Der Juni 2026 war in Österreich zwar ungewöhnlich heiß, der Rekord als wärmster Juni in der Messgeschichte bleibt aber weiter unangetastet. Trotz Temperaturen von knapp 40 Grad, wie zuletzt in Wien-Stammersdorf gemessen, lag der Monat nach der vorläufigen Bilanz deutlich hinter Spitzenjahren wie 2019 zurück.
Nach Angaben von Meteorologe Konstantin Brandes vom Wetterdienst Ubimet dürfte der Juni heuer im Österreich-Vergleich mit einer Abweichung von rund plus 2,5 Grad zum Mittel der Jahre 1991 bis 2020 abschließen.
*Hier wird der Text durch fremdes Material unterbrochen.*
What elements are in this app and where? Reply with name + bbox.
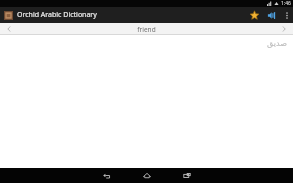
button[interactable]: Recent apps — [178, 168, 196, 183]
button[interactable]: Next entry — [275, 23, 293, 35]
staticText: friend — [137, 25, 156, 34]
staticText: Orchid Arabic Dictionary — [17, 10, 97, 20]
staticText: صديق — [267, 39, 287, 48]
button[interactable]: Previous entry — [0, 23, 18, 35]
button[interactable]: Pronounce — [263, 7, 280, 23]
button[interactable]: More options — [280, 7, 293, 23]
button[interactable]: Back — [98, 168, 116, 183]
button[interactable]: Home — [138, 168, 156, 183]
button[interactable]: Orchid Arabic Dictionary — [4, 10, 97, 20]
button[interactable]: Add to favourites — [246, 7, 263, 23]
staticText: 1:46 — [281, 0, 291, 7]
Das würde für einen Platz unter den wärmsten sechs bis zehn Juni-Monaten reichen, aber nicht für Rang eins. Zum Vergleich: 2019 lag der Juni um 3,7 Grad über dem langjährigen Durchschnitt, 2003 um 3,4 Grad, 2025 um 3 Grad.
Die erste Monatshälfte bremste den Hitzerekord
Entscheidend war die erste Junihälfte, die laut Brandes noch durchschnittlich warm ausfiel. Erst danach brachte eine längere Hitzewelle die Temperaturen vielerorts auf außergewöhnlich hohe Werte. Damit reichte die heiße Schlussphase nicht aus, um den Monat insgesamt an die Spitze der Statistik zu schieben.
Über das gesamte erste Halbjahr 2026 ergibt sich dennoch eine klare Wärmeanomalie: Es lag laut der vorläufigen Bilanz rund 1,3 bis 1,4 Grad über dem langjährigen Mittel. Bis auf den Jänner war jeder Monat zu warm. Brandes verweist darauf, dass solche Werte inzwischen in Österreich keine Ausnahme mehr seien. Das bisher wärmste Jahr der mehr als 250-jährigen Messgeschichte war 2024 mit einem Plus von 1,9 Grad.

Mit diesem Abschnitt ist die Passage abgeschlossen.